Sandboxes of Gems

Consider an application that relies on lots and lots of gems:

For example, a newly generated Rails application comes with a whopping 42 gems, and this number usually grows pretty quickly with typical Rails applications. The application Speakerinnen Liste, at the time of this writing, installs no less than 138 gems. Only 40 of these are defined in the Speakerinnen Gemfile, which are the ones that provide certain features used by the application. The other 98 gems are dependencies that these 40 gems have.

Now, imagine working on an application like this over years. There are new versions of gems being published all the time. Often they’ll update the version numbers of their dependencies when new versions come out, or add new gems as dependencies, and remove old ones.

How likely do you think it is that any of the version number ranges specified for all of these gems would conflict with any other version number range? In practice it is very likely. Rubygems itself (the library rubygems that is part of your Ruby installation) is not very smart at figuring out which versions of certain gems play well with each other.

On top of this, with plain Ruby and Rubygems, when you require any gem in your code, you’ll simply get the latest version of this gem that is already installed on your computer. Assuming these versions do not conflict with each other, you still don’t know if these are the exact same versions as the ones your co-workers have installed. Again, in practice this is pretty unlikely.

All of this means that maintaining the right versions of the right gems on your system manually would be a sheer nightmare. And if you get it wrong then that can be a source of many, often subtle bugs that you don’t really want to deal with.
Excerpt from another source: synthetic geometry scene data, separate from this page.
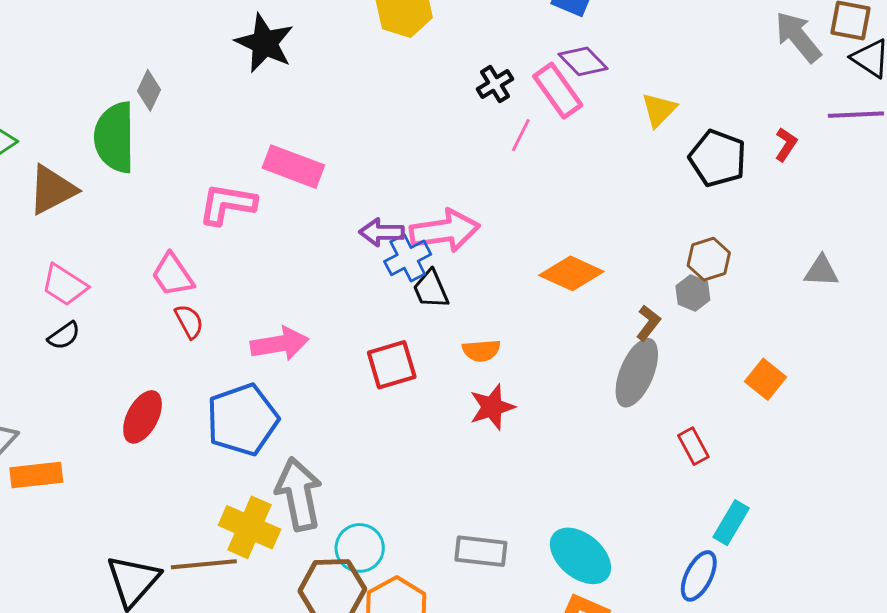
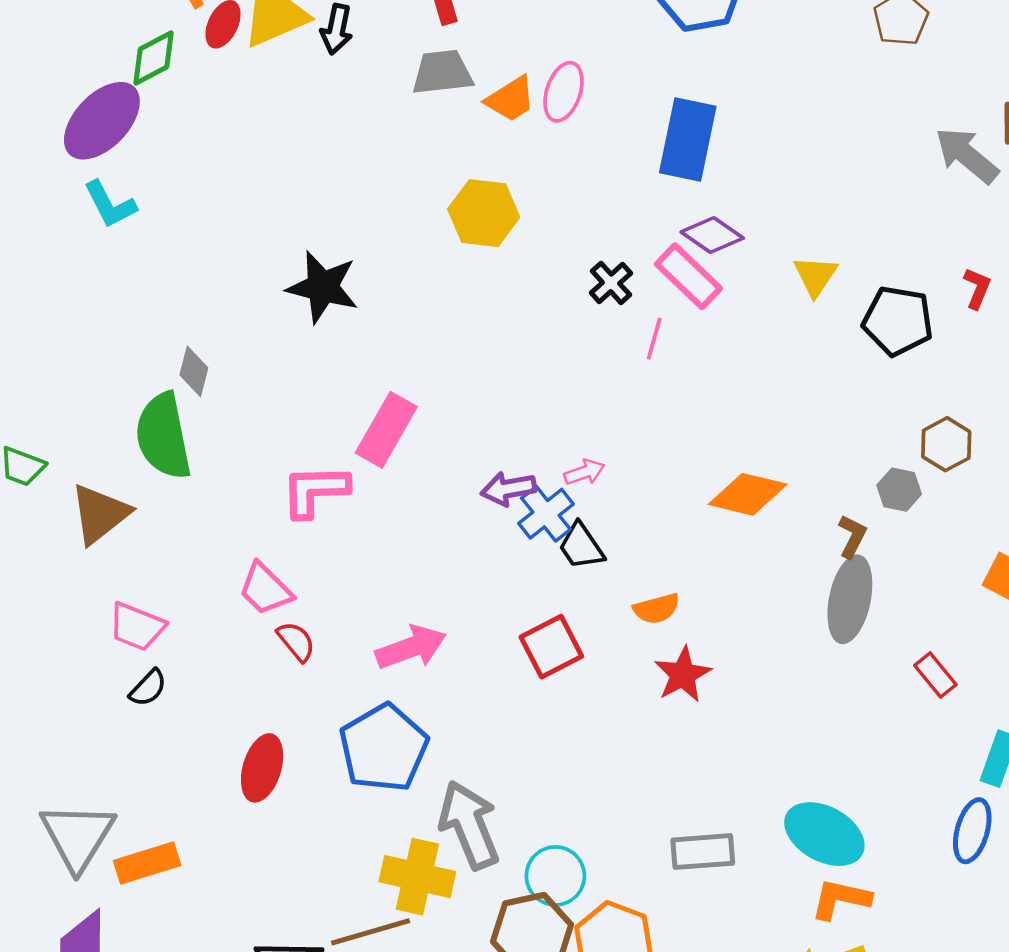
pink rectangle: (293, 167) -> (386, 430), turned -70
pink arrow: (445, 231) -> (584, 472), size x0.5
brown hexagon: (709, 259) -> (946, 444), moved

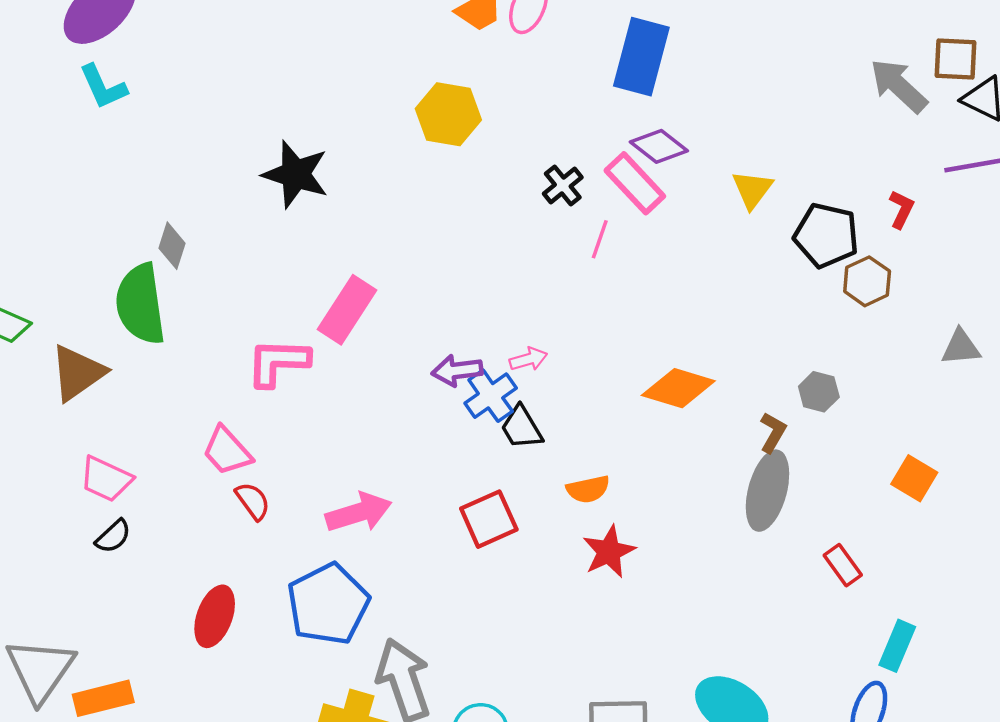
brown hexagon: (946, 444) -> (867, 281), moved

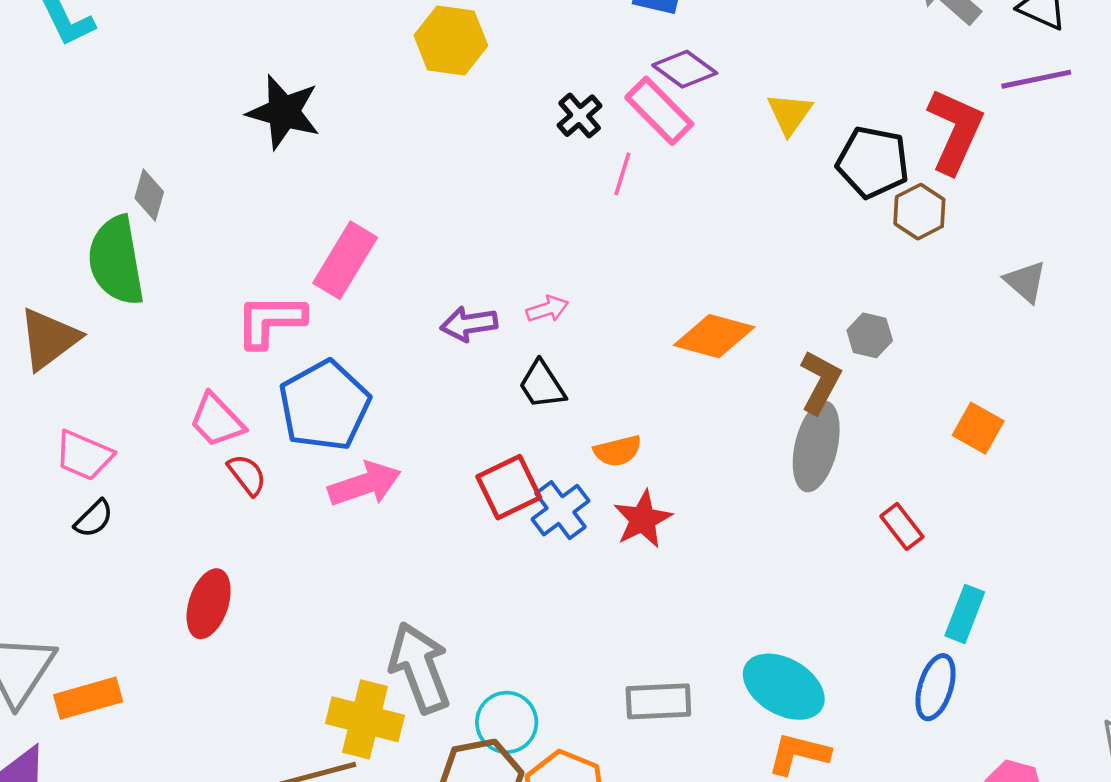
red L-shape: (901, 209) -> (955, 131), size x2.0
gray triangle: (961, 347) -> (1025, 282), turned 48
blue cross: (491, 396) -> (560, 510), moved
brown L-shape: (773, 432) -> (820, 382), size x1.4
blue pentagon: (328, 604) -> (324, 406), moved

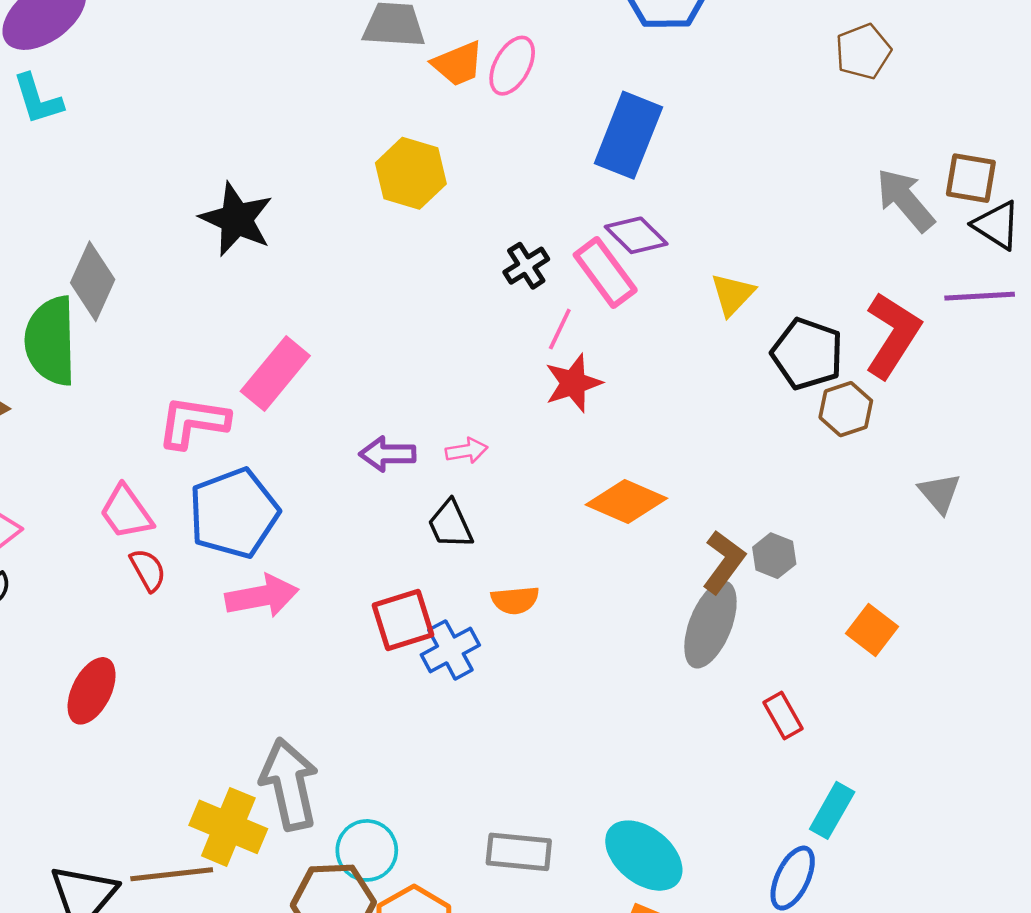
gray diamond: (149, 195) -> (93, 281), size x1.5
gray hexagon: (870, 335) -> (774, 556), moved
red star: (643, 519) -> (573, 383), moved

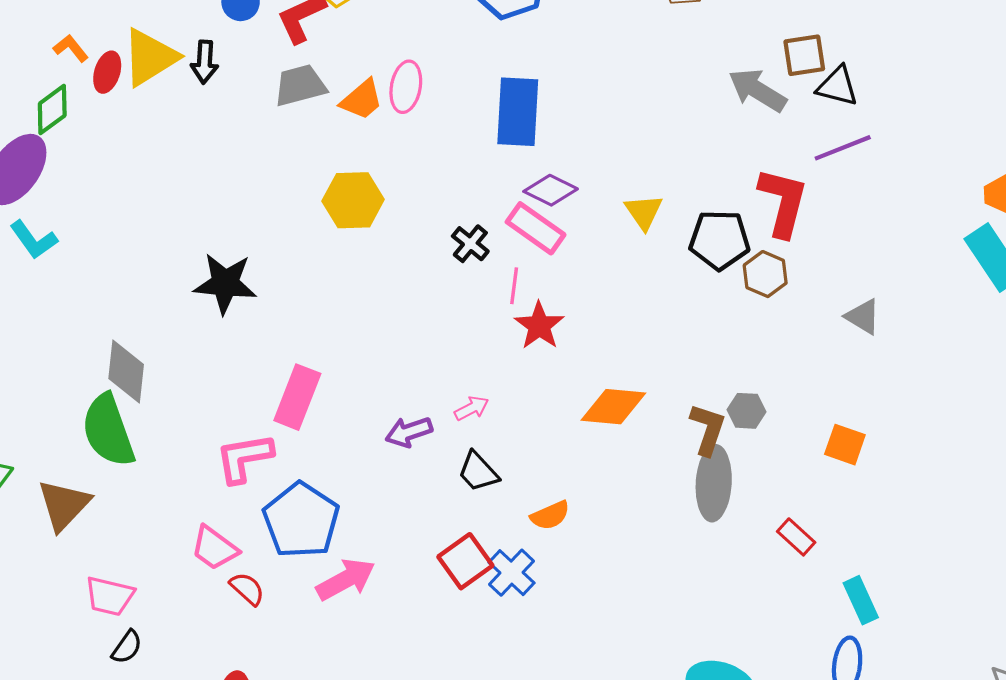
cyan rectangle: (832, 810) -> (861, 600), turned -36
And that’s where Bundler comes to the rescue:

Bundler allows you to define which gems your application depends on (in a file called Gemfile. Here’s the one we’re using for this book). When we run bundle install, this will figure out which gem versions work well with each other (a task that Bundler is great at), and store the solution to this riddle to a separate file (called Gemfile.lock).

The Gemfile and Gemfile.lock files are part of your code, and can be shared with other developers. When they download your code, and run bundle install themselves, they’ll get exactly the same gem versions that you also have.

You can think of Rubygems as a tool to install gems on your computer. Over time this may result in a collection of lots and lots of gems in various versions that all sit somewhere on your filesystem.

Bundler on the other hand is a tool for picking some of these gem versions, and restricting access to only these. You can think of it as a sandbox of the few gems that your application really should use. Like a looking glass that restricts the vision of your application to only see these few gem versions, even though there maybe tons of other gem versions installed on your computer.

In order to use your application with Bundler, you’d prepend the command bundle exec to whatever other command you execute in your terminal. Imagine you’d normally execute your program like this:

ruby my_amazing_app.rb

In order to use it with Bundler and restrict the visible gem versions to the ones defined in your Gemfile.lock file, you would run this instead:

bundle exec ruby my_amazing_app.rb

For Rails applications you do not have to prepend bundle exec, as Rails does this itself, under the hood.